# [TASK ITEM]
Transcribe exactly the line containing "Hello@suzannebernie.com" plus every later line in the data.

# [RECORDS FOR THIS EXERCISE]
_ _ _ _ _

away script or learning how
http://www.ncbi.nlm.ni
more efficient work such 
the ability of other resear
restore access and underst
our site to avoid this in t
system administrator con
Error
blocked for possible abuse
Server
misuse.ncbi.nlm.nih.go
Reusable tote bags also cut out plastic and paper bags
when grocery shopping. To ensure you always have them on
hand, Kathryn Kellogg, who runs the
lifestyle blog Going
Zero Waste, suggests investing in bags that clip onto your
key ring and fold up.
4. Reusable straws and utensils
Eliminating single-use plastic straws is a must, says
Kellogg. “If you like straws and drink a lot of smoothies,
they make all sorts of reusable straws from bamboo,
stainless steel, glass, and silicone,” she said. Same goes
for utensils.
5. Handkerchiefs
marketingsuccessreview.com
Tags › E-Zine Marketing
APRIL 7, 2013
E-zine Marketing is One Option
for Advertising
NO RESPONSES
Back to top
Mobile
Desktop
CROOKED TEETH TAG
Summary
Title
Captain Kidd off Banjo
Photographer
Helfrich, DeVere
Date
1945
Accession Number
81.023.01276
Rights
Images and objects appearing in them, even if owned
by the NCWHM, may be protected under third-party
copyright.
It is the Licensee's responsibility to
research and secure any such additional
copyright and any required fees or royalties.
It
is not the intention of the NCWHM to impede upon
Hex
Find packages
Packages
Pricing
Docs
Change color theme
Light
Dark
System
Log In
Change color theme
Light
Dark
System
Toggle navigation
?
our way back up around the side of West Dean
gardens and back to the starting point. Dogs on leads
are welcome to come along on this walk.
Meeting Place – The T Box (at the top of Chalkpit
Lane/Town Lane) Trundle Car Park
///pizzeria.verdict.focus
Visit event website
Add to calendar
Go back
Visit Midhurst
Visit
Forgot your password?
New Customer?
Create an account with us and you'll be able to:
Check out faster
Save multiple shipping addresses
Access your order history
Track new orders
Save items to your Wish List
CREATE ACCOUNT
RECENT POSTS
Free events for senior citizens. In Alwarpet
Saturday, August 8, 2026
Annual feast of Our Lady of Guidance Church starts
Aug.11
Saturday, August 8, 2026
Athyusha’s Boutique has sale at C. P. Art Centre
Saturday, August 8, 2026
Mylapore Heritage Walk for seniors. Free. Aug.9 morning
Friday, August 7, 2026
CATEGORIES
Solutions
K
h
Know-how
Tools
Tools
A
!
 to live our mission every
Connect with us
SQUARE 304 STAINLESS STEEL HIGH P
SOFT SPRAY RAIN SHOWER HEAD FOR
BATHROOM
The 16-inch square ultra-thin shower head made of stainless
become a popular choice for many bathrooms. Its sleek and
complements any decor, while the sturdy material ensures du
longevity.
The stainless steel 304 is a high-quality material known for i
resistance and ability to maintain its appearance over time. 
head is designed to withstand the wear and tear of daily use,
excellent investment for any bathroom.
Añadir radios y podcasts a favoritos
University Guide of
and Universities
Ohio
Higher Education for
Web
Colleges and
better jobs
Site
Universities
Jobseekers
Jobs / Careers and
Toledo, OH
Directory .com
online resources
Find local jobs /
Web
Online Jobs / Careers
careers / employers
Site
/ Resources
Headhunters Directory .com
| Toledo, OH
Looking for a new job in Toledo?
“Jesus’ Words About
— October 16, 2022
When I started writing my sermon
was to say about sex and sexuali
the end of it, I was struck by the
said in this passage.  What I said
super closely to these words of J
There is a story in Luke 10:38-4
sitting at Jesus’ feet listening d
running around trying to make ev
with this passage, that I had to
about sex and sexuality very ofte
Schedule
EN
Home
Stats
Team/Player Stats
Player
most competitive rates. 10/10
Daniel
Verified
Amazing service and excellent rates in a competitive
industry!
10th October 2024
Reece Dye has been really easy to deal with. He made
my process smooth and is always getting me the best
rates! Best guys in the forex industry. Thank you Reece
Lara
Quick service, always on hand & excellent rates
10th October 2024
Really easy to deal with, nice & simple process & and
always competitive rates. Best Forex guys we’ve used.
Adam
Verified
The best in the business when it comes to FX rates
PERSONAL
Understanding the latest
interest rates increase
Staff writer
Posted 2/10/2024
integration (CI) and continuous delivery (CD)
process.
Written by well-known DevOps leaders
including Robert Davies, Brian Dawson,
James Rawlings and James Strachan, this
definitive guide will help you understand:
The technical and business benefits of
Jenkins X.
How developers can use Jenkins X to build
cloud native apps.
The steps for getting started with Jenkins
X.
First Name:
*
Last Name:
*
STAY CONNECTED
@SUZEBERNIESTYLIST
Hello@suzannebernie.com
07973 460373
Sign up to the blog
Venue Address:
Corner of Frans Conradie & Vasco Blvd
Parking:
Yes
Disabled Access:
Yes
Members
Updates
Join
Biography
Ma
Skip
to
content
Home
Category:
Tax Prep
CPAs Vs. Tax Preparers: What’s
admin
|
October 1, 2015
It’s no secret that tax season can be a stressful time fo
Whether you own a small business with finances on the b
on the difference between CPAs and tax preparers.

_ _ _ _ _

# [TASK SOLUTION]
Hello@suzannebernie.com
07973 460373
Sign up to the blog
Venue Address:
Corner of Frans Conradie & Vasco Blvd
Parking:
Yes
Disabled Access:
Yes
Members
Updates
Join
Biography
Ma
Skip
to
content
Home
Category:
Tax Prep
CPAs Vs. Tax Preparers: What’s
admin
|
October 1, 2015
It’s no secret that tax season can be a stressful time fo
Whether you own a small business with finances on the b
on the difference between CPAs and tax preparers.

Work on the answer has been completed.